Please copy exactly the lines from the top of the data through the line containing "Task: Click on the [button]", and nothing else.

** Opening Dataset block **

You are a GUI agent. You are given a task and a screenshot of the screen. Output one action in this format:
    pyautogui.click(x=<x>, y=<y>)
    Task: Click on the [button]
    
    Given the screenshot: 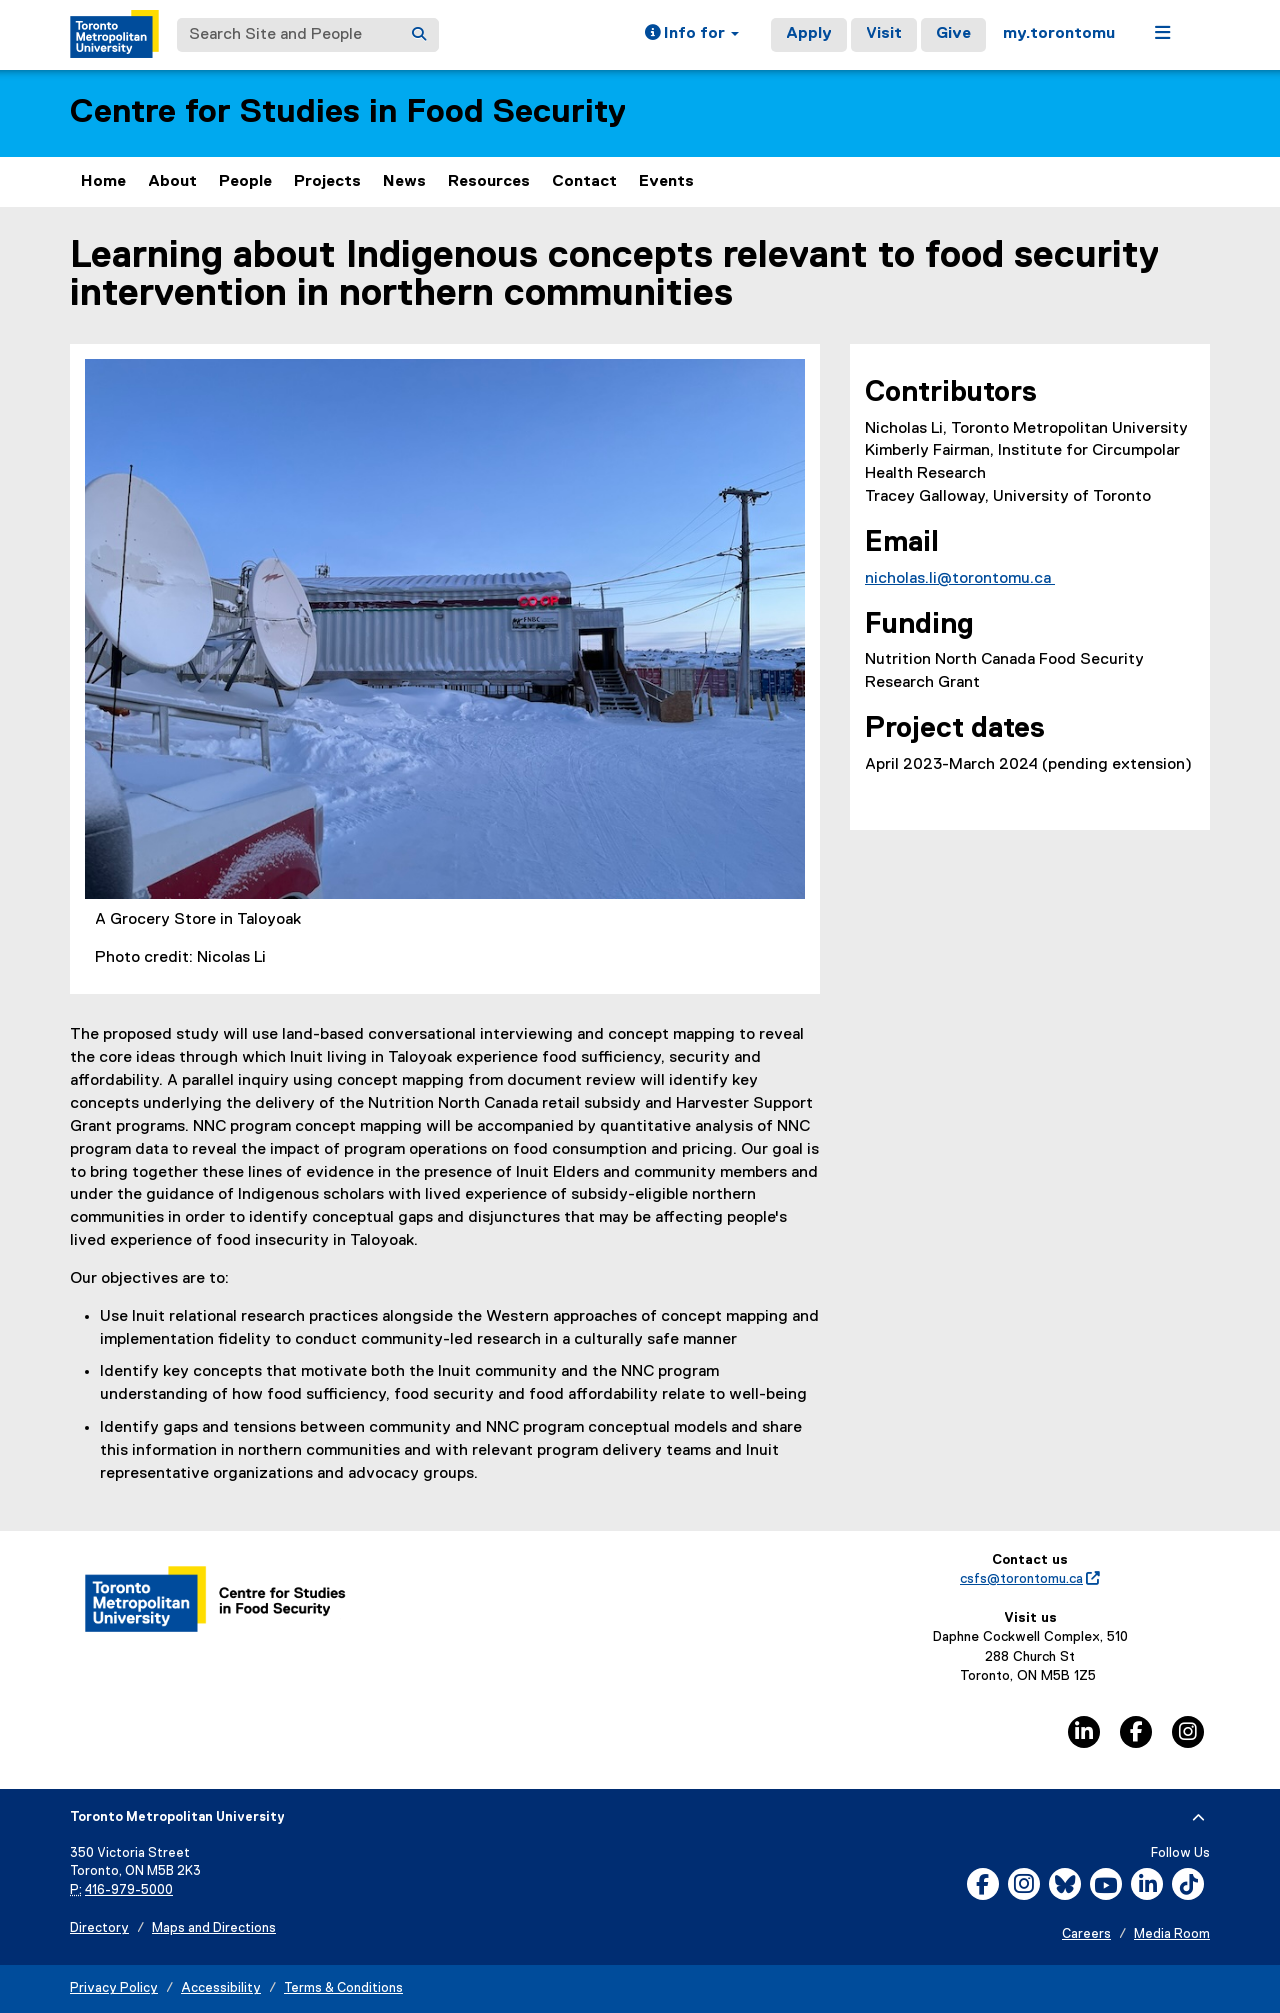 What is the action you would take?
    pyautogui.click(x=692, y=35)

** Closing Dataset block **

*Task result*.
You are a GUI agent. You are given a task and a screenshot of the screen. Output one action in this format:
    pyautogui.click(x=<x>, y=<y>)
    Task: Click on the [button]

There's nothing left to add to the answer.